- [Problem requirements] Everything in the records must be copied exactly, apart from the pictures.

=== Begin Enclosure ===

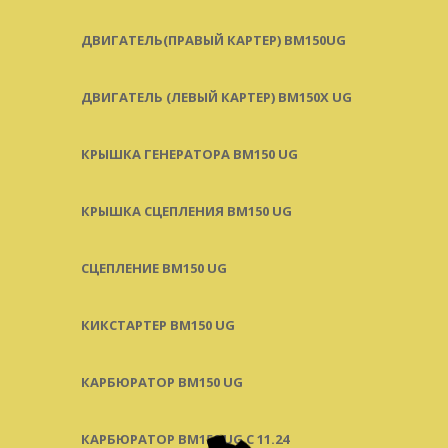
ДВИГАТЕЛЬ(ПРАВЫЙ КАРТЕР) ВМ150UG
ДВИГАТЕЛЬ (ЛЕВЫЙ КАРТЕР) BM150X UG
КРЫШКА ГЕНЕРАТОРА BM150 UG
КРЫШКА СЦЕПЛЕНИЯ BM150 UG
СЦЕПЛЕНИЕ BM150 UG
КИКСТАРТЕР BM150 UG
КАРБЮРАТОР BM150 UG
КАРБЮРАТОР BM150 UG С 11.24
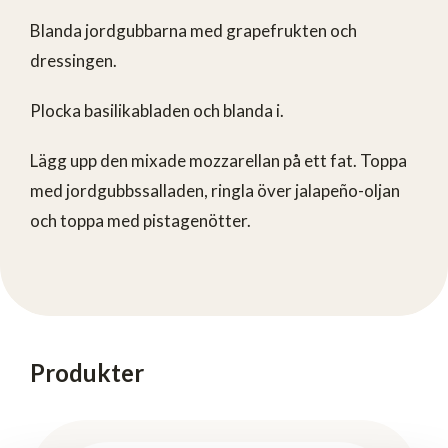
Blanda jordgubbarna med grapefrukten och
dressingen.
Plocka basilikabladen och blanda i.
Lägg upp den mixade mozzarellan på ett fat. Toppa
med jordgubbssalladen, ringla över jalapeño-oljan
och toppa med pistagenötter.
Produkter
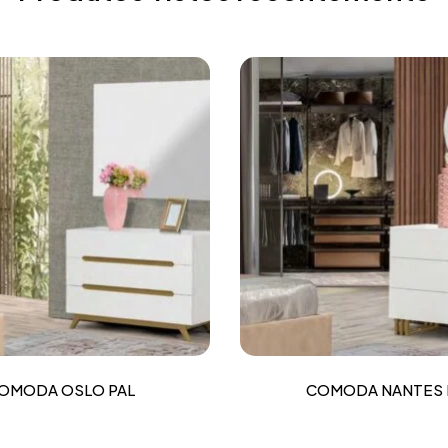
OMODA OSLO PAL
COMODA NANTES 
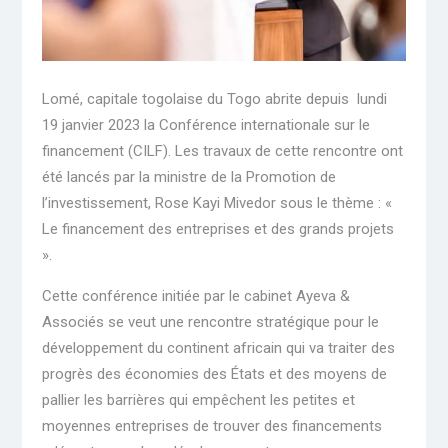
Lomé, capitale togolaise du Togo abrite depuis lundi
19 janvier 2023 la Conférence internationale sur le
financement (CILF). Les travaux de cette rencontre ont
été lancés par la ministre de la Promotion de
l’investissement, Rose Kayi Mivedor sous le thème : «
Le financement des entreprises et des grands projets
».
Cette conférence initiée par le cabinet Ayeva &
Associés se veut une rencontre stratégique pour le
développement du continent africain qui va traiter des
progrès des économies des États et des moyens de
pallier les barrières qui empêchent les petites et
moyennes entreprises de trouver des financements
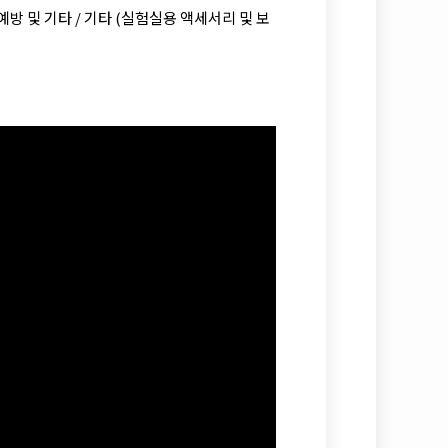
/ 예방 및 기타 / 기타 (실험실용 액세서리 및 보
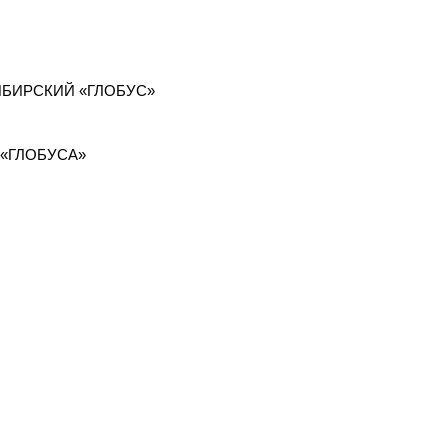
ИБИРСКИЙ «ГЛОБУС»
«ГЛОБУСА»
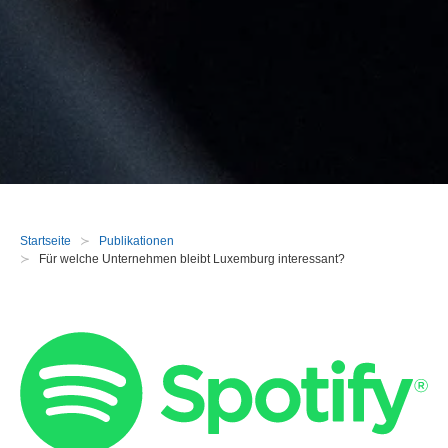
Startseite
Publikationen
Für welche Unternehmen bleibt Luxemburg interessant?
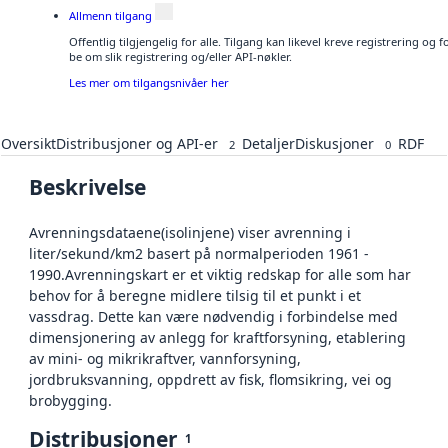
Allmenn tilgang
Offentlig tilgjengelig for alle. Tilgang kan likevel kreve registrering o
be om slik registrering og/eller API-nøkler.
Les mer om tilgangsnivåer her
Oversikt
Distribusjoner og API-er
Detaljer
Diskusjoner
RDF
2
0
Beskrivelse
Avrenningsdataene(isolinjene) viser avrenning i
liter/sekund/km2 basert på normalperioden 1961 -
1990.Avrenningskart er et viktig redskap for alle som har
behov for å beregne midlere tilsig til et punkt i et
vassdrag. Dette kan være nødvendig i forbindelse med
dimensjonering av anlegg for kraftforsyning, etablering
av mini- og mikrikraftver, vannforsyning,
jordbruksvanning, oppdrett av fisk, flomsikring, vei og
brobygging.
Distribusjoner
1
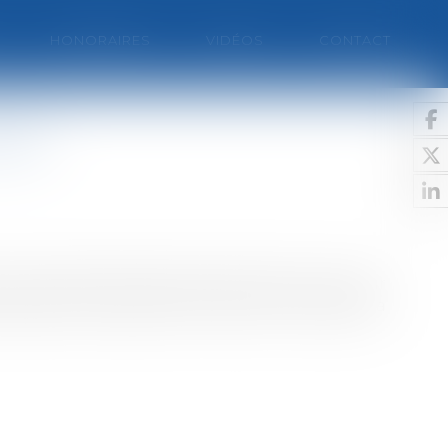
HONORAIRES
VIDÉOS
CONTACT
aire
 la qualité sanitaire des aliments mis à leur
iatiques, le progrès technique et scientifique a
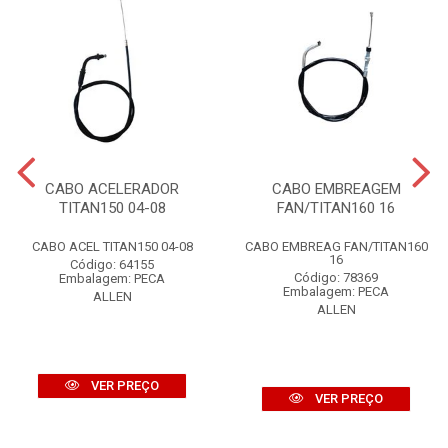
CABO ACELERADOR
CABO EMBREAGEM
TITAN150 04-08
FAN/TITAN160 16
CABO ACEL TITAN150 04-08
CABO EMBREAG FAN/TITAN160
16
Código: 64155
Código: 78369
Embalagem: PECA
Embalagem: PECA
ALLEN
ALLEN
VER PREÇO
VER PREÇO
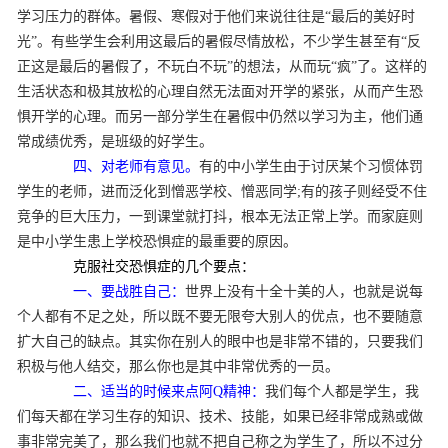
学习压力的群体。暑假、寒假对于他们来说往往是“最后的美好时
光”。有些学生会利用这最后的暑假尽情放松，不少学生甚至有“反
正这是最后的暑假了，不玩白不玩”的想法，从而玩“疯”了。这样的
生活状态和极其放松的心理自然无法面对开学的紧张，从而产生恐
惧开学的心理。而另一部分学生在暑假中仍然以学习为主，他们通
常成绩优秀，是班级的好学生。
四、对老师有意见。
有的中小学生由于讨厌某个习惯体罚
学生的老师，进而泛化到憎恶学校、憎恶同学;有的孩子则经受不住
竞争的巨大压力，一到课堂就打抖，根本无法正常上学。而家庭则
是中小学生患上学校恐惧症的最重要的原因。
克服社交恐惧症的几个要点：
一、要战胜自己：
世界上没有十全十美的人，也就是说每
个人都有不足之处，所以既不要无限夸大别人的优点，也不要随意
扩大自己的缺点。其实你在别人的眼中也是非常不错的，只要我们
积极与他人结交，那么你也是其中非常优秀的一员。
二、适当的时候来点阿Q精神：
我们每个人都是学生，我
们每天都在学习生存的知识、技术、技能，如果已经非常成熟或做
事非常完美了，那么我们也就不把自己称之为学生了，所以不过分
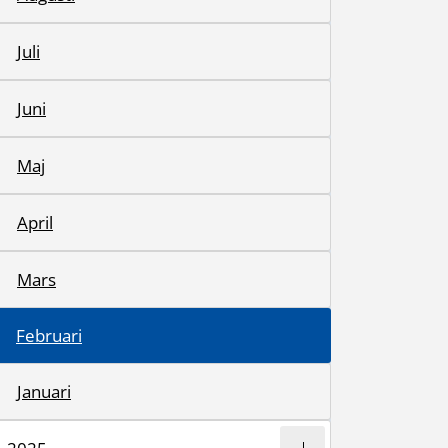
Juli
Juni
Maj
April
Mars
Februari
Januari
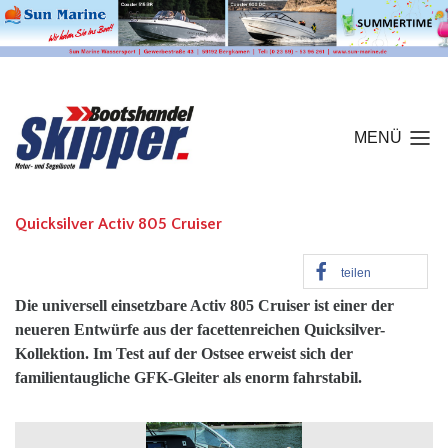
MENÜ
Quicksilver Activ 805 Cruiser
teilen
Die universell einsetzbare Activ 805 Cruiser ist einer der
neueren Entwürfe aus der facettenreichen Quicksilver-
Kollektion. Im Test auf der Ostsee erweist sich der
familientaugliche GFK-Gleiter als enorm fahrstabil.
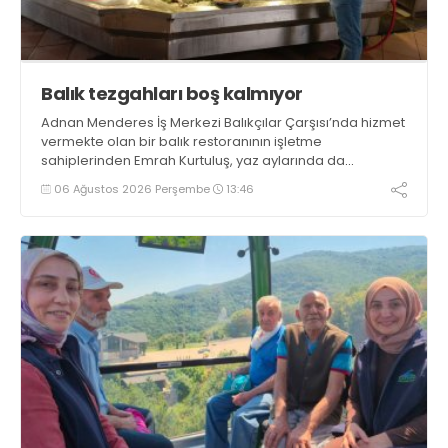
Balık tezgahları boş kalmıyor
Adnan Menderes İş Merkezi Balıkçılar Çarşısı’nda hizmet
vermekte olan bir balık restoranının işletme
sahiplerinden Emrah Kurtuluş, yaz aylarında da
tezgahlarda taze balık bulunduğunu ifade ederek “Yıl
06 Ağustos 2026 Perşembe
13:46
boyunca tezgahlarda taze balık bulmak mümkün
oluyor” dedi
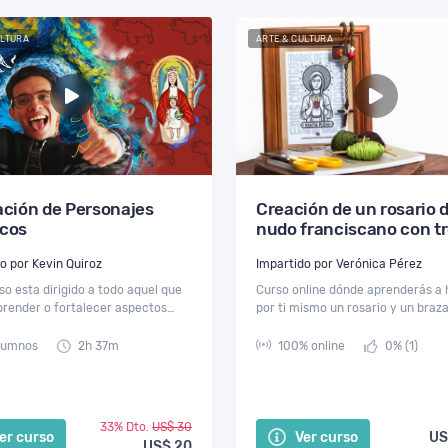
ULTURA
ARTE & CULTURA
ración de Personajes
Creación de un rosario 
icos
nudo franciscano con t
hilos y un brazalete
Impartido por Kevin Quiroz
Impartido por Verónica Pérez
so esta dirigido a todo aquel que
Curso online dónde aprenderás a 
render o fortalecer aspectos
por ti mismo un rosario y un braz
tes de la ilustración y el dibujo,
nudo franciscano con tres hilos.
os en la carta a los Artistas
lumnos
2h 37m
100% online
0% (1)
por San Juan
33% Dto.
US$ 30
er curso
Ver curso
US
US$ 20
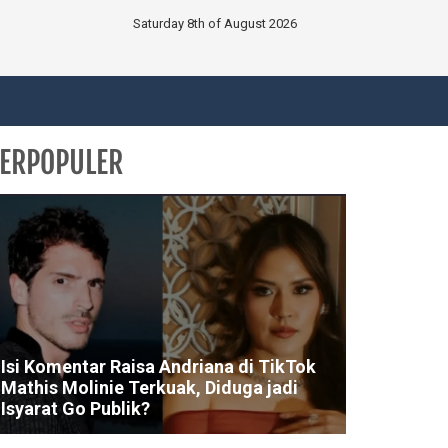
Saturday 8th of August 2026
ERPOPULER
Isi Komentar Raisa Andriana di TikTok
Mathis Molinie Terkuak, Diduga jadi
Isyarat Go Publik?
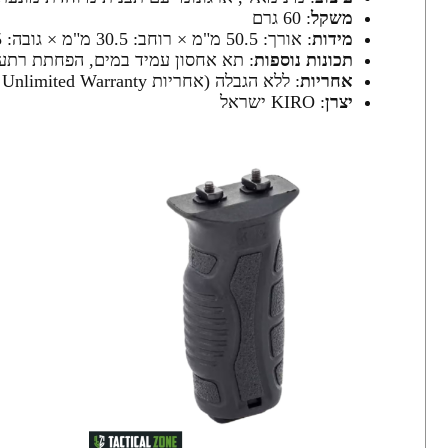
משקל
: 60 גרם
מידות
: אורך: 50.5 מ"מ × רוחב: 30.5 מ"מ × גובה: 96.5 מ"מ
תכונות נוספות
: תא אחסון עמיד במים, הפחתת רתע, 
אחריות
: ללא הגבלה (אחריות KIRO Unlimited Warranty)
יצרן
: KIRO ישראל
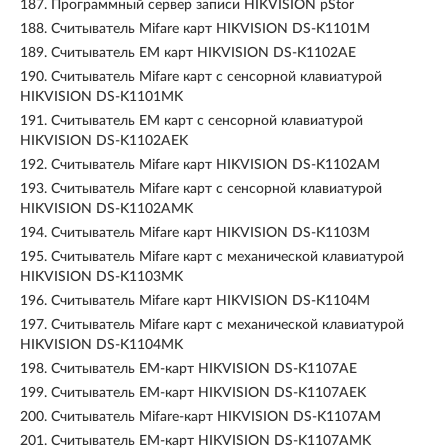
187.
Программный сервер записи HIKVISION pStor
188.
Считыватель Mifare карт HIKVISION DS-K1101M
189.
Считыватель EM карт HIKVISION DS-K1102AE
190.
Считыватель Mifare карт с сенсорной клавиатурой
HIKVISION DS-K1101MK
191.
Считыватель EM карт с сенсорной клавиатурой
HIKVISION DS-K1102AEK
192.
Считыватель Mifare карт HIKVISION DS-K1102AM
193.
Считыватель Mifare карт с сенсорной клавиатурой
HIKVISION DS-K1102AMK
194.
Считыватель Mifare карт HIKVISION DS-K1103M
195.
Считыватель Mifare карт с механической клавиатурой
HIKVISION DS-K1103MK
196.
Считыватель Mifare карт HIKVISION DS-K1104M
197.
Считыватель Mifare карт с механической клавиатурой
HIKVISION DS-K1104MK
198.
Считыватель EM-карт HIKVISION DS-K1107AE
199.
Считыватель EM-карт HIKVISION DS-K1107AEK
200.
Считыватель Mifare-карт HIKVISION DS-K1107AM
201.
Считыватель EM-карт HIKVISION DS-K1107AMK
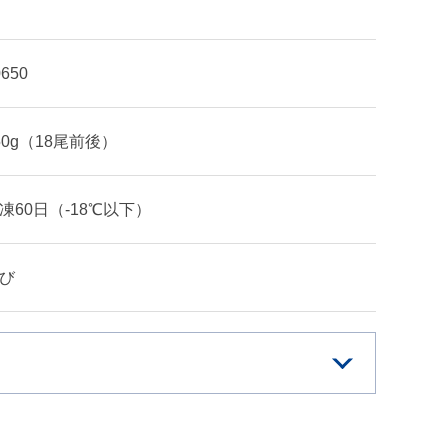
0650
50g（18尾前後）
凍60日（-18℃以下）
び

=== End Enclosure ===

- [Your solution]
ДВИГАТЕЛЬ(ПРАВЫЙ КАРТЕР) ВМ150UG
ДВИГАТЕЛЬ (ЛЕВЫЙ КАРТЕР) BM150X UG
КРЫШКА ГЕНЕРАТОРА BM150 UG
КРЫШКА СЦЕПЛЕНИЯ BM150 UG
СЦЕПЛЕНИЕ BM150 UG
КИКСТАРТЕР BM150 UG
КАРБЮРАТОР BM150 UG
КАРБЮРАТОР BM150 UG С 11.24
Blanda jordgubbarna med grapefrukten och
dressingen.
Plocka basilikabladen och blanda i.
Lägg upp den mixade mozzarellan på ett fat. Toppa
med jordgubbssalladen, ringla över jalapeño-oljan
och toppa med pistagenötter.
Produkter
OMODA OSLO PAL
COMODA NANTES 
Lomé, capitale togolaise du Togo abrite depuis lundi
19 janvier 2023 la Conférence internationale sur le
financement (CILF). Les travaux de cette rencontre ont
été lancés par la ministre de la Promotion de
l’investissement, Rose Kayi Mivedor sous le thème : «
Le financement des entreprises et des grands projets
».
Cette conférence initiée par le cabinet Ayeva &
Associés se veut une rencontre stratégique pour le
développement du continent africain qui va traiter des
progrès des économies des États et des moyens de
pallier les barrières qui empêchent les petites et
moyennes entreprises de trouver des financements
/ 예방 및 기타 / 기타 (실험실용 액세서리 및 보
ИБИРСКИЙ «ГЛОБУС»
«ГЛОБУСА»
Startseite
Publikationen
Für welche Unternehmen bleibt Luxemburg interessant?
Allmenn tilgang
Offentlig tilgjengelig for alle. Tilgang kan likevel kreve registrering o
be om slik registrering og/eller API-nøkler.
Les mer om tilgangsnivåer her
Oversikt
Distribusjoner og API-er
Detaljer
Diskusjoner
RDF
2
0
Beskrivelse
Avrenningsdataene(isolinjene) viser avrenning i
liter/sekund/km2 basert på normalperioden 1961 -
1990.Avrenningskart er et viktig redskap for alle som har
behov for å beregne midlere tilsig til et punkt i et
vassdrag. Dette kan være nødvendig i forbindelse med
dimensjonering av anlegg for kraftforsyning, etablering
av mini- og mikrikraftver, vannforsyning,
jordbruksvanning, oppdrett av fisk, flomsikring, vei og
brobygging.
Distribusjoner
1
HONORAIRES
VIDÉOS
CONTACT
aire
 la qualité sanitaire des aliments mis à leur
iatiques, le progrès technique et scientifique a
CABO ACELERADOR
CABO EMBREAGEM
TITAN150 04-08
FAN/TITAN160 16
CABO ACEL TITAN150 04-08
CABO EMBREAG FAN/TITAN160
16
Código: 64155
Código: 78369
Embalagem: PECA
Embalagem: PECA
ALLEN
ALLEN
VER PREÇO
VER PREÇO
学习压力的群体。暑假、寒假对于他们来说往往是“最后的美好时
光”。有些学生会利用这最后的暑假尽情放松，不少学生甚至有“反
正这是最后的暑假了，不玩白不玩”的想法，从而玩“疯”了。这样的
生活状态和极其放松的心理自然无法面对开学的紧张，从而产生恐
惧开学的心理。而另一部分学生在暑假中仍然以学习为主，他们通
常成绩优秀，是班级的好学生。
四、对老师有意见。
有的中小学生由于讨厌某个习惯体罚
学生的老师，进而泛化到憎恶学校、憎恶同学;有的孩子则经受不住
竞争的巨大压力，一到课堂就打抖，根本无法正常上学。而家庭则
是中小学生患上学校恐惧症的最重要的原因。
克服社交恐惧症的几个要点：
一、要战胜自己：
世界上没有十全十美的人，也就是说每
个人都有不足之处，所以既不要无限夸大别人的优点，也不要随意
扩大自己的缺点。其实你在别人的眼中也是非常不错的，只要我们
积极与他人结交，那么你也是其中非常优秀的一员。
二、适当的时候来点阿Q精神：
我们每个人都是学生，我
们每天都在学习生存的知识、技术、技能，如果已经非常成熟或做
事非常完美了，那么我们也就不把自己称之为学生了，所以不过分
Juli
Juni
Maj
April
Mars
Februari
Januari
MENÜ
Quicksilver Activ 805 Cruiser
teilen
Die universell einsetzbare Activ 805 Cruiser ist einer der
neueren Entwürfe aus der facettenreichen Quicksilver-
Kollektion. Im Test auf der Ostsee erweist sich der
familientaugliche GFK-Gleiter als enorm fahrstabil.
Balık tezgahları boş kalmıyor
Adnan Menderes İş Merkezi Balıkçılar Çarşısı’nda hizmet
vermekte olan bir balık restoranının işletme
sahiplerinden Emrah Kurtuluş, yaz aylarında da
tezgahlarda taze balık bulunduğunu ifade ederek “Yıl
06 Ağustos 2026 Perşembe
13:46
boyunca tezgahlarda taze balık bulmak mümkün
oluyor” dedi
ULTURA
ARTE & CULTURA
ración de Personajes
Creación de un rosario 
icos
nudo franciscano con t
hilos y un brazalete
Impartido por Kevin Quiroz
Impartido por Verónica Pérez
so esta dirigido a todo aquel que
Curso online dónde aprenderás a 
render o fortalecer aspectos
por ti mismo un rosario y un braz
tes de la ilustración y el dibujo,
nudo franciscano con tres hilos.
os en la carta a los Artistas
lumnos
2h 37m
100% online
0% (1)
por San Juan
33% Dto.
US$ 30
er curso
Ver curso
US
US$ 20
Saturday 8th of August 2026
ERPOPULER
Isi Komentar Raisa Andriana di TikTok
Mathis Molinie Terkuak, Diduga jadi
Isyarat Go Publik?
משקל
: 60 גרם
מידות
: אורך: 50.5 מ"מ × רוחב: 30.5 מ"מ × גובה: 96.5 מ"מ
תכונות נוספות
: תא אחסון עמיד במים, הפחתת רתע, 
אחריות
: ללא הגבלה (אחריות KIRO Unlimited Warranty)
יצרן
: KIRO ישראל
187.
Программный сервер записи HIKVISION pStor
188.
Считыватель Mifare карт HIKVISION DS-K1101M
189.
Считыватель EM карт HIKVISION DS-K1102AE
190.
Считыватель Mifare карт с сенсорной клавиатурой
HIKVISION DS-K1101MK
191.
Считыватель EM карт с сенсорной клавиатурой
HIKVISION DS-K1102AEK
192.
Считыватель Mifare карт HIKVISION DS-K1102AM
193.
Считыватель Mifare карт с сенсорной клавиатурой
HIKVISION DS-K1102AMK
194.
Считыватель Mifare карт HIKVISION DS-K1103M
195.
Считыватель Mifare карт с механической клавиатурой
HIKVISION DS-K1103MK
196.
Считыватель Mifare карт HIKVISION DS-K1104M
197.
Считыватель Mifare карт с механической клавиатурой
HIKVISION DS-K1104MK
198.
Считыватель EM-карт HIKVISION DS-K1107AE
199.
Считыватель EM-карт HIKVISION DS-K1107AEK
200.
Считыватель Mifare-карт HIKVISION DS-K1107AM
201.
Считыватель EM-карт HIKVISION DS-K1107AMK
0650
50g（18尾前後）
凍60日（-18℃以下）
び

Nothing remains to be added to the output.